** Stored data entries **
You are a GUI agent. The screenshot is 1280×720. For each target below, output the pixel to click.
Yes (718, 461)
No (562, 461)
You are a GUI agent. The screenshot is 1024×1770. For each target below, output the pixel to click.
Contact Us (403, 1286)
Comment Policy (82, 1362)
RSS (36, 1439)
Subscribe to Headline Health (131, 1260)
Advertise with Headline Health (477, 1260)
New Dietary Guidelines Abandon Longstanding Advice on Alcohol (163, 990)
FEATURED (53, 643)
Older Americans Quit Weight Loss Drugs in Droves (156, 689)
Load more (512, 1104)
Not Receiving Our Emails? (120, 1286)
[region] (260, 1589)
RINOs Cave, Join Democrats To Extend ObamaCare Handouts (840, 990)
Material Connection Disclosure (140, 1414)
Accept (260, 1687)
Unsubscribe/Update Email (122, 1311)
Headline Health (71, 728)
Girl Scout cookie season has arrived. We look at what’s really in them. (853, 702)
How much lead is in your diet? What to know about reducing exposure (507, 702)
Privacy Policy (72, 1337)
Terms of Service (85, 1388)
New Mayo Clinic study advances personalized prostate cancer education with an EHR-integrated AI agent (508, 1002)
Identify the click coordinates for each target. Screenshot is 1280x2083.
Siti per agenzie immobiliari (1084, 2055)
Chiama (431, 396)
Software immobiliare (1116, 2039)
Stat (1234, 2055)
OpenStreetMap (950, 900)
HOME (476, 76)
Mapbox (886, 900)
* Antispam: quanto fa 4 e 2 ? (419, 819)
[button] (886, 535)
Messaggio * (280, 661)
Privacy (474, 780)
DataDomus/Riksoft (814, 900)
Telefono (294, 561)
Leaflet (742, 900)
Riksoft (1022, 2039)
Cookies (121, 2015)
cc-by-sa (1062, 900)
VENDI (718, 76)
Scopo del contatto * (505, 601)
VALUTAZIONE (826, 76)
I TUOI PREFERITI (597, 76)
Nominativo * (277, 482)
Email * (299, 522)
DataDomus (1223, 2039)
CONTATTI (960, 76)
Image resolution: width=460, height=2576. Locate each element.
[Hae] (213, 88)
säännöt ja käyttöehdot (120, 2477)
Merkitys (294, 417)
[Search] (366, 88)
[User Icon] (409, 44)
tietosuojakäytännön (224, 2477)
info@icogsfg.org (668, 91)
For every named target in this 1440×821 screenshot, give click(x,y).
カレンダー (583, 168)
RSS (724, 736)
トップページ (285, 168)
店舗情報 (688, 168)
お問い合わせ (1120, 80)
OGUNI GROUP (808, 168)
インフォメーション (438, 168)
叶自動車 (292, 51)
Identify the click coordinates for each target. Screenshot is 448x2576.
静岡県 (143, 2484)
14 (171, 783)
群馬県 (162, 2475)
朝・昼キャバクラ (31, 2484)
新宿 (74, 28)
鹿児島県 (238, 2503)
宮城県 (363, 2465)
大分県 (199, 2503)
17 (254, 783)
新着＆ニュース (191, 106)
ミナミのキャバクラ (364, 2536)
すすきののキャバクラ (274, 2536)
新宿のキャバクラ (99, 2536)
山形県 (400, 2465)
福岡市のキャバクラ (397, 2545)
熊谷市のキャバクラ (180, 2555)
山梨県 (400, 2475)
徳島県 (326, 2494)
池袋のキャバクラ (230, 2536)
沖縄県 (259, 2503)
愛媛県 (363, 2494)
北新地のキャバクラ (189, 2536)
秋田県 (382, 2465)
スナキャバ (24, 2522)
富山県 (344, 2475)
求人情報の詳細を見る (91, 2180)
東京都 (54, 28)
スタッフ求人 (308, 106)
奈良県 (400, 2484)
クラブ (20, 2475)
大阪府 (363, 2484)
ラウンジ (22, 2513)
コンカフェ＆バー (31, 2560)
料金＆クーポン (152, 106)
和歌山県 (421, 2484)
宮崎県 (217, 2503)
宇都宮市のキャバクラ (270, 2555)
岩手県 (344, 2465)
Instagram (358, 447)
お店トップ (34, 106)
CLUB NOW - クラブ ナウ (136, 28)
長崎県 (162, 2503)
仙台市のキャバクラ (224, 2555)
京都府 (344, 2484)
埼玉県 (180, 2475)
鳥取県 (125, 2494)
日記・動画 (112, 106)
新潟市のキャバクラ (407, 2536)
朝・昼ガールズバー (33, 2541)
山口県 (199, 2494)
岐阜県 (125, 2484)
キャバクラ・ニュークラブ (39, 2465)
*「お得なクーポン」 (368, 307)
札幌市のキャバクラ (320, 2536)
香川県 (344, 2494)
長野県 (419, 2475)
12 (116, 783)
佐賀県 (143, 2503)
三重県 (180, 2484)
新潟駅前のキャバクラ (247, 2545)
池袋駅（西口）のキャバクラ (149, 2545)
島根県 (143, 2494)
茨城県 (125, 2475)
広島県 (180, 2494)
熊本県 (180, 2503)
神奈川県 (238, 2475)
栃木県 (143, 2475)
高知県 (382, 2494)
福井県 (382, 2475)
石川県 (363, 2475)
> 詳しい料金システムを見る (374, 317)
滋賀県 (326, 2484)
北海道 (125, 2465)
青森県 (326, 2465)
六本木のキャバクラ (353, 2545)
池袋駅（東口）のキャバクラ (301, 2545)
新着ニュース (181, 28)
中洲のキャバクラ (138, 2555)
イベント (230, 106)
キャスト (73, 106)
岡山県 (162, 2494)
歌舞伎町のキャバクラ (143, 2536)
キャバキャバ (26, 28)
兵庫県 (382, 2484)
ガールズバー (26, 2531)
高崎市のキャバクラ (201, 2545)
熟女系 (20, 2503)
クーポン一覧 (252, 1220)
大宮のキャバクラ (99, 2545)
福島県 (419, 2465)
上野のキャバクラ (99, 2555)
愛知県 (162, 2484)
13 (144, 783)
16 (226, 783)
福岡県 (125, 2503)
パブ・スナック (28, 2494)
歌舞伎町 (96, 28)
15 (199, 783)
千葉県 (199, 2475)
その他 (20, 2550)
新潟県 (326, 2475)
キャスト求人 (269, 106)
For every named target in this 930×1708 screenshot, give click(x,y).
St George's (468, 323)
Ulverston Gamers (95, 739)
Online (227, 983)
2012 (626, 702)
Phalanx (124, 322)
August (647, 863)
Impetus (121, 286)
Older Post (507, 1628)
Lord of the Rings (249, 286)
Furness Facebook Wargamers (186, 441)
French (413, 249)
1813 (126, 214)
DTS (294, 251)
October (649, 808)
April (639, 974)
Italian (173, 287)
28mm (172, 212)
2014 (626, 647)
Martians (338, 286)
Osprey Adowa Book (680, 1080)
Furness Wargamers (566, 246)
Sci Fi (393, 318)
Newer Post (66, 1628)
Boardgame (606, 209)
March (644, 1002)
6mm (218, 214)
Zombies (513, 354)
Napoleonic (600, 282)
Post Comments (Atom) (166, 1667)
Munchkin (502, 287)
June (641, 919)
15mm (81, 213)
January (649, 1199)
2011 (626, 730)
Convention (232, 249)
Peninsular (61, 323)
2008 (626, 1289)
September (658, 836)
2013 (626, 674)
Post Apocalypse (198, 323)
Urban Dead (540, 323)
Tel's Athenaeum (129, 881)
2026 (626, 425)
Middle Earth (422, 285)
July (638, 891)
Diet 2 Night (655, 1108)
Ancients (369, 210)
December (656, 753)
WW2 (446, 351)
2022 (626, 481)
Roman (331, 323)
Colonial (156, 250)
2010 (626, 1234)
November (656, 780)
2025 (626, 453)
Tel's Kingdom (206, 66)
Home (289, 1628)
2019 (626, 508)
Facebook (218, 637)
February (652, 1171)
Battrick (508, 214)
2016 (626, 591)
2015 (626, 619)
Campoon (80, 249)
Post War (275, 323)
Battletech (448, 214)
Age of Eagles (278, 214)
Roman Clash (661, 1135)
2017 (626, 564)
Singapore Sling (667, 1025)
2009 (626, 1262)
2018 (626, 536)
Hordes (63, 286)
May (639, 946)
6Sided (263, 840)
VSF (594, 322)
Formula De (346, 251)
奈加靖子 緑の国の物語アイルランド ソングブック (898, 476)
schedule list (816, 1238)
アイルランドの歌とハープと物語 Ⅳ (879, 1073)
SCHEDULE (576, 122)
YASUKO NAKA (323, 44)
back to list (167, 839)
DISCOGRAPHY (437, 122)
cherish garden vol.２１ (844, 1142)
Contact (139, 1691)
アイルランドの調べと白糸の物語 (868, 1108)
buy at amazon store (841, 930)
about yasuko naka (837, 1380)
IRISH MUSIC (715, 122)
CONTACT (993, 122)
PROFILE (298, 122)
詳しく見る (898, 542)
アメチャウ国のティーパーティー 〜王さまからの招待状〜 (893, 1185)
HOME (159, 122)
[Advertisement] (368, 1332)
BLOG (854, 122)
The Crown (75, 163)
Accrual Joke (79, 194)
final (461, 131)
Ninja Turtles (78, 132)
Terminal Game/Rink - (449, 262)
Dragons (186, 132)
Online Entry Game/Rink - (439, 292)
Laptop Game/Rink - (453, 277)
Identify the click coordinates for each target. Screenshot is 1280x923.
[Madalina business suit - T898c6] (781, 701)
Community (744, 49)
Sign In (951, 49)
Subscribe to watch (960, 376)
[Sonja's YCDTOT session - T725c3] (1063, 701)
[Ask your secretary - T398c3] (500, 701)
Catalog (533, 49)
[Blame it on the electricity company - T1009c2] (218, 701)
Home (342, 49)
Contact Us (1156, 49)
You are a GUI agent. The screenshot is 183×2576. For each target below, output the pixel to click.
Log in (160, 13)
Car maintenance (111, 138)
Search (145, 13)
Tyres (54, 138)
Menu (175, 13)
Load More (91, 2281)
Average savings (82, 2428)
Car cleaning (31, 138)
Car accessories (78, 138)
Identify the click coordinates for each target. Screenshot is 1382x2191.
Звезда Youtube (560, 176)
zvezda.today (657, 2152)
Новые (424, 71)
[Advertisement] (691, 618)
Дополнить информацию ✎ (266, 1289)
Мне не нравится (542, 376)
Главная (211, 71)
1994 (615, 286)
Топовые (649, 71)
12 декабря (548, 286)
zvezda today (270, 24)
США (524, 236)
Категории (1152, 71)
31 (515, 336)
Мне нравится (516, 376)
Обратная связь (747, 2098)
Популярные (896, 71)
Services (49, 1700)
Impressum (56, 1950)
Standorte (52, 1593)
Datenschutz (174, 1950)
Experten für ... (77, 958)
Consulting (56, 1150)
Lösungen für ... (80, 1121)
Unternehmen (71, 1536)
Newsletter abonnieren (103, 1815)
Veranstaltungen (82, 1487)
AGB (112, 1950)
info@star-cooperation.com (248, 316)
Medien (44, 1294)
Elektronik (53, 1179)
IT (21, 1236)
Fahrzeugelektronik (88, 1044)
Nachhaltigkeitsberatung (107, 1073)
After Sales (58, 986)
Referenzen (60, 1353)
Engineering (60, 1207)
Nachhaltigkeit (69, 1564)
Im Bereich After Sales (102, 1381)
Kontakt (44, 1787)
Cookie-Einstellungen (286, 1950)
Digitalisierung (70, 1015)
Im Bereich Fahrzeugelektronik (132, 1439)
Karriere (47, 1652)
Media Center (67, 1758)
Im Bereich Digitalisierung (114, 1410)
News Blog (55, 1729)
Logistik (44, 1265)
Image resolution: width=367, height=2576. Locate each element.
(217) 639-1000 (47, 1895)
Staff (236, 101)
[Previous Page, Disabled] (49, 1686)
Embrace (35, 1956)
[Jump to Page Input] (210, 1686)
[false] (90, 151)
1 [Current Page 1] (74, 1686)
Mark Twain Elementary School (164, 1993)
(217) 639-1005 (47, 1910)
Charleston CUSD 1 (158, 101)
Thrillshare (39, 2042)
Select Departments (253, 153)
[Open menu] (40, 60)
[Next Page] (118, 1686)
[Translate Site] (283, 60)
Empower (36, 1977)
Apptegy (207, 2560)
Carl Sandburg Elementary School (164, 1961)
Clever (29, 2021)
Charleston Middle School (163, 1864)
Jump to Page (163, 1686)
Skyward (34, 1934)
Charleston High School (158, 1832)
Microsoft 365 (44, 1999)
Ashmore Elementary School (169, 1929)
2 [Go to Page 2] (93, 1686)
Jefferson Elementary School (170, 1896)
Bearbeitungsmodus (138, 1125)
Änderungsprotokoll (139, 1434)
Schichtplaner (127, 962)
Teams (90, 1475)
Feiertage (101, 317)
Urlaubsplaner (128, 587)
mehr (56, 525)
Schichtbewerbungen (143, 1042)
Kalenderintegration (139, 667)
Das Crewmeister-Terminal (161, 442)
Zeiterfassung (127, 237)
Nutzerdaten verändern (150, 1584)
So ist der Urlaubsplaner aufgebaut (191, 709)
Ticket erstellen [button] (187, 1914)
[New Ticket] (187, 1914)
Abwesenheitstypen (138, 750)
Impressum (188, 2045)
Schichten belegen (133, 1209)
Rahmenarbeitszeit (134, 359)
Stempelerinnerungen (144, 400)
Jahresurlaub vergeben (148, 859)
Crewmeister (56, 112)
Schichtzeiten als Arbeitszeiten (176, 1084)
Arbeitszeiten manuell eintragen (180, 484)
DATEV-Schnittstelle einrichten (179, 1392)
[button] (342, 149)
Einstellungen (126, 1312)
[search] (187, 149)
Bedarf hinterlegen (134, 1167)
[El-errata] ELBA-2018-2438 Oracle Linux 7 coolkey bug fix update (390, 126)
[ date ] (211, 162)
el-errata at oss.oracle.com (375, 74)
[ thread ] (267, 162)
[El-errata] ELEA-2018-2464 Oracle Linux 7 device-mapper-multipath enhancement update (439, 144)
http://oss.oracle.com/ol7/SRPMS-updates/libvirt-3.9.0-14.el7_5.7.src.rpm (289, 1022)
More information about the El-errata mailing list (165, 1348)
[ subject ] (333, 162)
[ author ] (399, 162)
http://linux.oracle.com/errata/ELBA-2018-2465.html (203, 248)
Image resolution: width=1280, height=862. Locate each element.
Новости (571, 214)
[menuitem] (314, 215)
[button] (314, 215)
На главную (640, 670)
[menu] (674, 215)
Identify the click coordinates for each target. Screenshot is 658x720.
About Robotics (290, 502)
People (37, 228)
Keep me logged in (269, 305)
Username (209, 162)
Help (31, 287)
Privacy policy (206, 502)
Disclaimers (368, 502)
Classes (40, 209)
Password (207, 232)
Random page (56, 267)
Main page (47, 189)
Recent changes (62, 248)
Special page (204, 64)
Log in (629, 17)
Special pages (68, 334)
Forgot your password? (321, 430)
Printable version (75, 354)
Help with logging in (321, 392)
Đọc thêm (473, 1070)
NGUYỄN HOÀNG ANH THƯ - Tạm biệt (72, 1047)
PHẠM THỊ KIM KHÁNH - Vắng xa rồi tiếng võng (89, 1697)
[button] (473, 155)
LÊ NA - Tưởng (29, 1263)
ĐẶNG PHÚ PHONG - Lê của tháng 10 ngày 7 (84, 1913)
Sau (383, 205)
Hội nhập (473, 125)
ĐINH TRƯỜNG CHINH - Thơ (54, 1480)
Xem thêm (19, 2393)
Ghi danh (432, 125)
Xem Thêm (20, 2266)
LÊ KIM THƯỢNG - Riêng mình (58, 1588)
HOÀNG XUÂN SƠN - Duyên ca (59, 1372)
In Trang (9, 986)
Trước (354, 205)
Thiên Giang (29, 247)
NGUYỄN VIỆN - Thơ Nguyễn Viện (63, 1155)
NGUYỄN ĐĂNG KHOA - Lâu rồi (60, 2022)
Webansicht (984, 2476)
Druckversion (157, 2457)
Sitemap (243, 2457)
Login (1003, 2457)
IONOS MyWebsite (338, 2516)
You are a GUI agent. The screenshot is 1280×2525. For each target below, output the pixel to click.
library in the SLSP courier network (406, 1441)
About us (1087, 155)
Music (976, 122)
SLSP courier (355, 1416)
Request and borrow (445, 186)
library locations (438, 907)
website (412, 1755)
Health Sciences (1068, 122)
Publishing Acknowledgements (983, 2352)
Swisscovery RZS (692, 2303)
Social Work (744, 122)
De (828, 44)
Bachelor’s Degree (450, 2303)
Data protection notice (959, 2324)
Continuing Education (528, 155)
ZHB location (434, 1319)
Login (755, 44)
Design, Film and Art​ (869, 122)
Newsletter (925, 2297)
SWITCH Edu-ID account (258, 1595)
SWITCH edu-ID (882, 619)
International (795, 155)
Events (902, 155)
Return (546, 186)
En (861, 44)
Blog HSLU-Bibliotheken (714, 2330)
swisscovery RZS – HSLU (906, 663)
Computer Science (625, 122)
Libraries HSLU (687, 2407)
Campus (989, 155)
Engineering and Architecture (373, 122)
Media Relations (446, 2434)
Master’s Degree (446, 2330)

** INSTRUCTIONS FOR THE TASK **
Reproduce nothing but the lines from the line containing "SWITCH edu-ID (882, 619)" to the last line of the data, each exactly as written.

** RESPONSE AREA **
SWITCH edu-ID (882, 619)
International (795, 155)
Events (902, 155)
Return (546, 186)
En (861, 44)
Blog HSLU-Bibliotheken (714, 2330)
swisscovery RZS – HSLU (906, 663)
Computer Science (625, 122)
Libraries HSLU (687, 2407)
Campus (989, 155)
Engineering and Architecture (373, 122)
Media Relations (446, 2434)
Master’s Degree (446, 2330)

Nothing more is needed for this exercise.